Raw data section start

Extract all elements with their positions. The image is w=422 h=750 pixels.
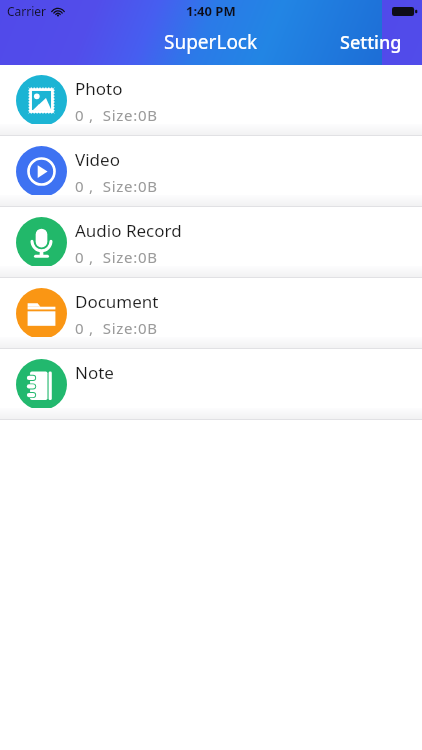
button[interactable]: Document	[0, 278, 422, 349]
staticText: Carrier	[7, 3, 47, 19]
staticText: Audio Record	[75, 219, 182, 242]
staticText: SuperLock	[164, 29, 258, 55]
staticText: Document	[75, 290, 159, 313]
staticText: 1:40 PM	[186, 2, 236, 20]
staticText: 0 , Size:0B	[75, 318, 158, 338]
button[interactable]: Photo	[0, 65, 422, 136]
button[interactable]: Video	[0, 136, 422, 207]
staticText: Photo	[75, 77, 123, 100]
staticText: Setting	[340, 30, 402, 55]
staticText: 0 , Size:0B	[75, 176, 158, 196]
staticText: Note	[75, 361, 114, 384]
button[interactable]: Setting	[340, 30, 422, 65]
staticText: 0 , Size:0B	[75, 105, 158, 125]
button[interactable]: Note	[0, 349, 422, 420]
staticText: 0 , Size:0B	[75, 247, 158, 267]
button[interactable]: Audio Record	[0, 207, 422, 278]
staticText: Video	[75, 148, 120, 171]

Raw data section end
Raw data section start

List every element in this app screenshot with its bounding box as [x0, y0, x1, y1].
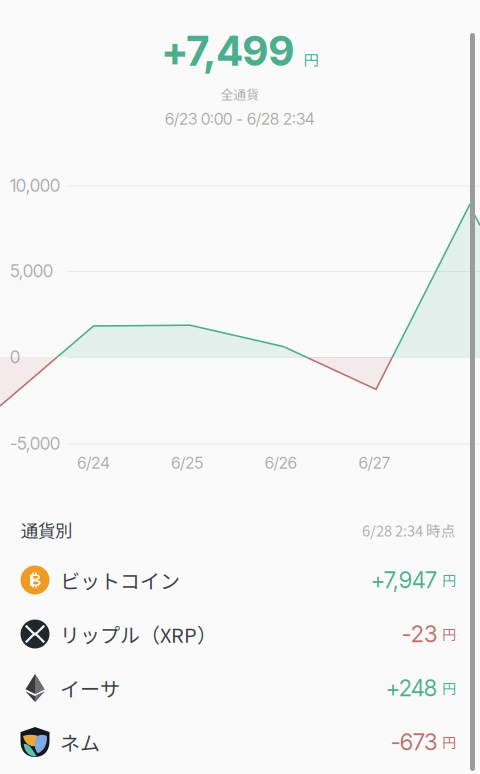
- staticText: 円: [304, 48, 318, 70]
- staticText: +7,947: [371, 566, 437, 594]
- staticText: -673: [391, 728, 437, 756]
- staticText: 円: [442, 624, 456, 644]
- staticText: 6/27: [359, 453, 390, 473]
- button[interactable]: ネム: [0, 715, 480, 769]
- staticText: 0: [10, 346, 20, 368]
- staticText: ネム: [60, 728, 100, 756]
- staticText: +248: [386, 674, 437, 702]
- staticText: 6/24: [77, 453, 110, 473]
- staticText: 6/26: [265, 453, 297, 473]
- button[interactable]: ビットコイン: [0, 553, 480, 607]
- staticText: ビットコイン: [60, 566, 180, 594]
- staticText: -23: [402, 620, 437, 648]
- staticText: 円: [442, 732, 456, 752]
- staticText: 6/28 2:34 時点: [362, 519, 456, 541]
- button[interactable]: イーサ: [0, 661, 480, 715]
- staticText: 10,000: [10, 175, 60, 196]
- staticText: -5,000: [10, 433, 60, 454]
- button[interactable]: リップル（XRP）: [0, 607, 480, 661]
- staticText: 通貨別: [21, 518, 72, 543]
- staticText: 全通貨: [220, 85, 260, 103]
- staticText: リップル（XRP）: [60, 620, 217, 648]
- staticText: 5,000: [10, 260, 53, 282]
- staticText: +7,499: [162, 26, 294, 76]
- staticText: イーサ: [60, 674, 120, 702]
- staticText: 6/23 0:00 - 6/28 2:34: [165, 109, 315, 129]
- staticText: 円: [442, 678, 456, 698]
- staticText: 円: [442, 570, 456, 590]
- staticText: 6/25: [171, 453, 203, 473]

Raw data section end
Raw data section start

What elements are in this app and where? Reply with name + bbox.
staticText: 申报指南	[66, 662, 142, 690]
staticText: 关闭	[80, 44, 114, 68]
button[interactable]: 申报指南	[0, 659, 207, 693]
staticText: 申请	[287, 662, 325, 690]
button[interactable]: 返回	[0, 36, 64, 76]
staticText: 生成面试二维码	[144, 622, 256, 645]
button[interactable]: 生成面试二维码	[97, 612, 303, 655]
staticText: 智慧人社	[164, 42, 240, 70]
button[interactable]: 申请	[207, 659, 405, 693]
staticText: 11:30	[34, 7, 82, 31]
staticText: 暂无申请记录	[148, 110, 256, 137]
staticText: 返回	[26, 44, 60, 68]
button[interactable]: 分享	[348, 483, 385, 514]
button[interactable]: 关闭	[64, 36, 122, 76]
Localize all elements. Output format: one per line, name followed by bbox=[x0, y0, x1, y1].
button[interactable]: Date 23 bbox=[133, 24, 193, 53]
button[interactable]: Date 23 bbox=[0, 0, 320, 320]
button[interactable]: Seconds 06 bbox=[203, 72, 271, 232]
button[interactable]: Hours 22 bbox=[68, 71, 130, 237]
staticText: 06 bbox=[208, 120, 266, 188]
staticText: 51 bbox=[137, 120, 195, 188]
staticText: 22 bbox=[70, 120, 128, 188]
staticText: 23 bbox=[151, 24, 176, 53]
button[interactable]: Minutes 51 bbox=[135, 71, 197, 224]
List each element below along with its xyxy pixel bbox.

Raw data section end

Exercise objective: When you reach the line with "Localize all elements." in the records above, start writing out lines exactly, and stop once the line with "List each element" has been written; include nothing else.

Expected answer:
Localize all elements. Output format: one per line, name followed by bbox=[x0, y0, x1, y1].
button[interactable]: Date 23 bbox=[133, 24, 193, 53]
button[interactable]: Date 23 bbox=[0, 0, 320, 320]
button[interactable]: Seconds 06 bbox=[203, 72, 271, 232]
button[interactable]: Hours 22 bbox=[68, 71, 130, 237]
staticText: 06 bbox=[208, 120, 266, 188]
staticText: 51 bbox=[137, 120, 195, 188]
staticText: 22 bbox=[70, 120, 128, 188]
staticText: 23 bbox=[151, 24, 176, 53]
button[interactable]: Minutes 51 bbox=[135, 71, 197, 224]
List each element below along with its xyxy pixel bbox.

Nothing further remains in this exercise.